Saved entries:

• • • •

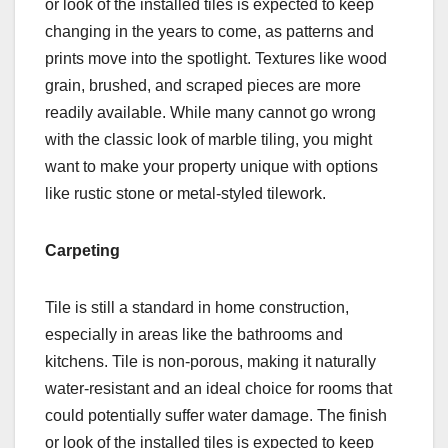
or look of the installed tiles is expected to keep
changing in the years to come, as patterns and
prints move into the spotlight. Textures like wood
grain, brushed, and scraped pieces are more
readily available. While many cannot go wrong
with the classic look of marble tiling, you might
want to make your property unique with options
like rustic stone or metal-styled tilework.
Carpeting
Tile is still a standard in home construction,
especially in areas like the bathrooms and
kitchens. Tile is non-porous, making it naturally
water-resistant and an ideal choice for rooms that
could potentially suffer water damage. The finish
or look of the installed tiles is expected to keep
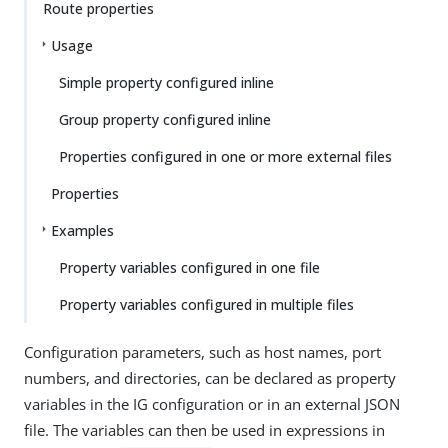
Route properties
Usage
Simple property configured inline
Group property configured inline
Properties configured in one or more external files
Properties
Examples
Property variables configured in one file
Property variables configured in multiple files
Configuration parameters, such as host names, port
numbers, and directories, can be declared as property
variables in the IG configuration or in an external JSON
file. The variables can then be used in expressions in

• • • •

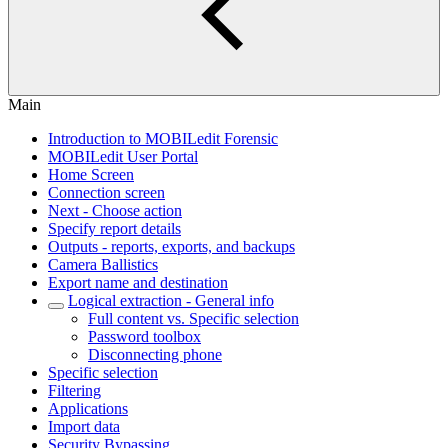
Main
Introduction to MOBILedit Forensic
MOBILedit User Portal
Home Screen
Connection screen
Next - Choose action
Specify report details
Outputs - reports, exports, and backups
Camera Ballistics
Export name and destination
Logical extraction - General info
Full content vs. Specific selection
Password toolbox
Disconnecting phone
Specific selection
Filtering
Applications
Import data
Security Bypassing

• • • •

What to produce: Look above for the line with "Disconnecting phone" and the line with "Security Bypassing". Write out those two lines and all the lines between them, exactly, and no others.

Task output:
Disconnecting phone
Specific selection
Filtering
Applications
Import data
Security Bypassing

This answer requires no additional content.